_PROMPT_:
Could you restate word for word every line of the records below, from the first one to the one holding "In order to click"?
• • • •
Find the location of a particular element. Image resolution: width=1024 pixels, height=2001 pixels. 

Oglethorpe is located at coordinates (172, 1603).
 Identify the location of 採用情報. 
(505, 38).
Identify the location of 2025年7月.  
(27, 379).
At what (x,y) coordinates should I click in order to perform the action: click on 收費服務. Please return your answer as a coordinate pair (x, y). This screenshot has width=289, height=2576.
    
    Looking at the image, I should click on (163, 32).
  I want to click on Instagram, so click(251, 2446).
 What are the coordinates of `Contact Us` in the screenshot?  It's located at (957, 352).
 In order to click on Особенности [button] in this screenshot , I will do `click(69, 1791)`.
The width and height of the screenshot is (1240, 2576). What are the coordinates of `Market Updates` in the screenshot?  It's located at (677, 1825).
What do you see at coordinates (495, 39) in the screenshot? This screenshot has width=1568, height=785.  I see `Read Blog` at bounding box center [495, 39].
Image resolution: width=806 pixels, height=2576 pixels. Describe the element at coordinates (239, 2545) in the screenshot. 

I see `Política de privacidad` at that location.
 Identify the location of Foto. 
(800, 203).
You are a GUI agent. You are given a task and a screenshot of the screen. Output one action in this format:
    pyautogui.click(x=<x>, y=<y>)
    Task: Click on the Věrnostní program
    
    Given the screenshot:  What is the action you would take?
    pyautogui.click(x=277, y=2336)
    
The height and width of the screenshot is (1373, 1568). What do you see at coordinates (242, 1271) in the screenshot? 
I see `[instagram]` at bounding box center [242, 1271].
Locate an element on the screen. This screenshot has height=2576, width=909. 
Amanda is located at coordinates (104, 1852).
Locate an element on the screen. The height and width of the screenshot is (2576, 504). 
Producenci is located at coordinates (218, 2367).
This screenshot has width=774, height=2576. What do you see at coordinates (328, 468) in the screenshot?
• • • •
_OUTPUT BELOW_:
Find the location of a particular element. Image resolution: width=1024 pixels, height=2001 pixels. 

Oglethorpe is located at coordinates (172, 1603).
 Identify the location of 採用情報. 
(505, 38).
Identify the location of 2025年7月.  
(27, 379).
At what (x,y) coordinates should I click in order to perform the action: click on 收費服務. Please return your answer as a coordinate pair (x, y). This screenshot has width=289, height=2576.
    
    Looking at the image, I should click on (163, 32).
  I want to click on Instagram, so click(251, 2446).
 What are the coordinates of `Contact Us` in the screenshot?  It's located at (957, 352).
 In order to click on Особенности [button] in this screenshot , I will do `click(69, 1791)`.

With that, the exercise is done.